### Your objective
Retype the opening lines of the data exactly, stopping after the line that contains "club will begin its operations.". Skip every picture.

Collected data:
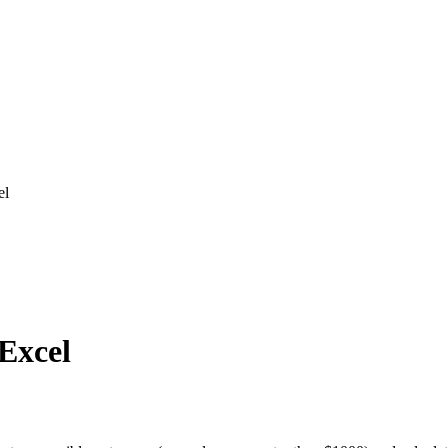
el
 Excel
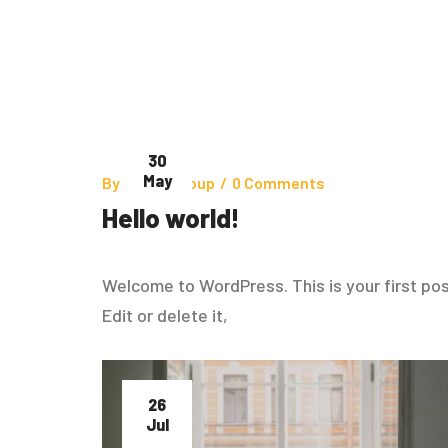
30
May
By
Zinhoegroup
/
0 Comments
Hello world!
Welcome to WordPress. This is your first pos
Edit or delete it,
26
Jul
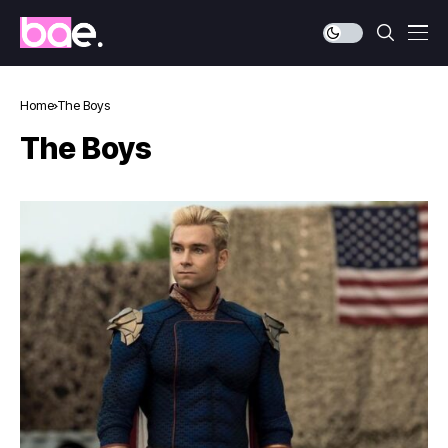
Home
The Boys
The Boys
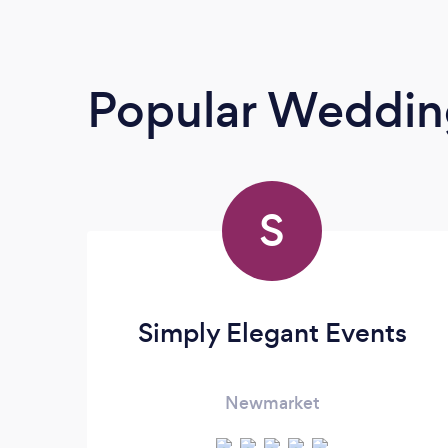
Popular Wedding
S
Simply Elegant Events
Newmarket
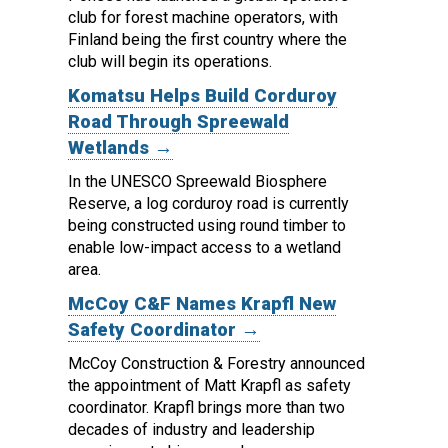
club for forest machine operators, with
Finland being the first country where the
club will begin its operations.
Komatsu Helps Build Corduroy
Road Through Spreewald
Wetlands →
In the UNESCO Spreewald Biosphere
Reserve, a log corduroy road is currently
being constructed using round timber to
enable low-impact access to a wetland
area.
McCoy C&F Names Krapfl New
Safety Coordinator →
McCoy Construction & Forestry announced
the appointment of Matt Krapfl as safety
coordinator.
Krapfl brings more than two
decades of industry and leadership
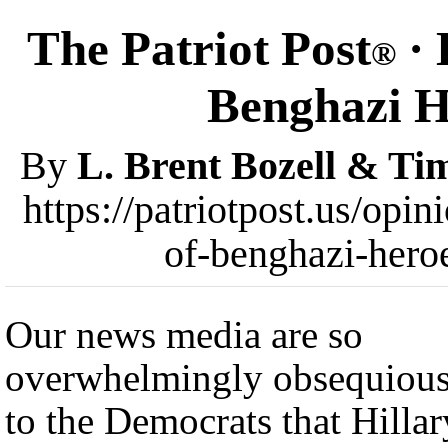
The Patriot Post
· 
®
Benghazi H
By
L. Brent Bozell & T
https://patriotpost.us/opin
of-benghazi-hero
Our news media are so
overwhelmingly obsequiou
to the Democrats that Hillar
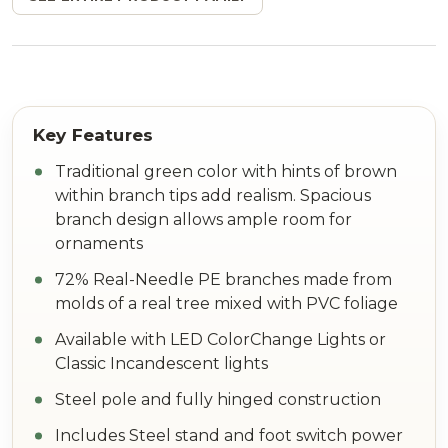
Traditional green color with hints of brown
within branch tips add realism. Spacious
branch design allows ample room for
ornaments
72% Real-Needle PE branches made from
molds of a real tree mixed with PVC foliage
Available with LED ColorChange Lights or
Classic Incandescent lights
Steel pole and fully hinged construction
Includes Steel stand and foot switch power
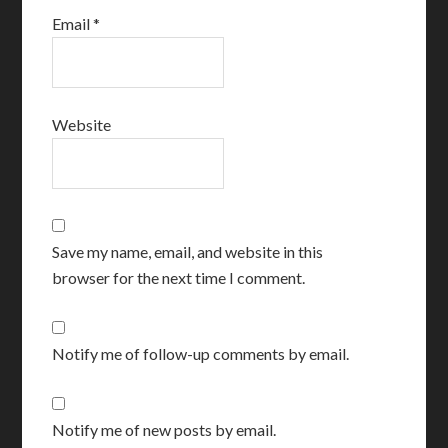
Email
*
Website
Save my name, email, and website in this
browser for the next time I comment.
Notify me of follow-up comments by email.
Notify me of new posts by email.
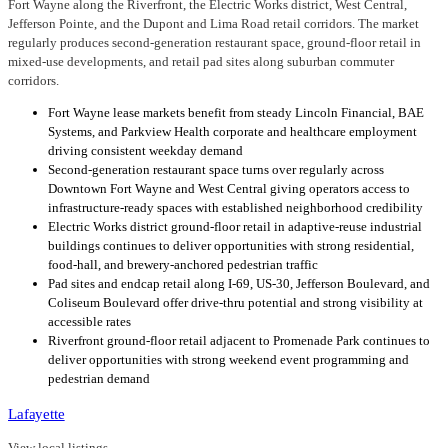
Fort Wayne along the Riverfront, the Electric Works district, West Central,
Jefferson Pointe, and the Dupont and Lima Road retail corridors. The market
regularly produces second-generation restaurant space, ground-floor retail in
mixed-use developments, and retail pad sites along suburban commuter
corridors.
Fort Wayne lease markets benefit from steady Lincoln Financial, BAE
Systems, and Parkview Health corporate and healthcare employment
driving consistent weekday demand
Second-generation restaurant space turns over regularly across
Downtown Fort Wayne and West Central giving operators access to
infrastructure-ready spaces with established neighborhood credibility
Electric Works district ground-floor retail in adaptive-reuse industrial
buildings continues to deliver opportunities with strong residential,
food-hall, and brewery-anchored pedestrian traffic
Pad sites and endcap retail along I-69, US-30, Jefferson Boulevard, and
Coliseum Boulevard offer drive-thru potential and strong visibility at
accessible rates
Riverfront ground-floor retail adjacent to Promenade Park continues to
deliver opportunities with strong weekend event programming and
pedestrian demand
Lafayette
View local listings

### Response to this exercise
el
 Excel
30
May
By
Zinhoegroup
/
0 Comments
Hello world!
Welcome to WordPress. This is your first pos
Edit or delete it,
26
Jul
Home
The Boys
The Boys
Popular Wedding
S
Simply Elegant Events
Newmarket
club for forest machine operators, with
Finland being the first country where the
club will begin its operations.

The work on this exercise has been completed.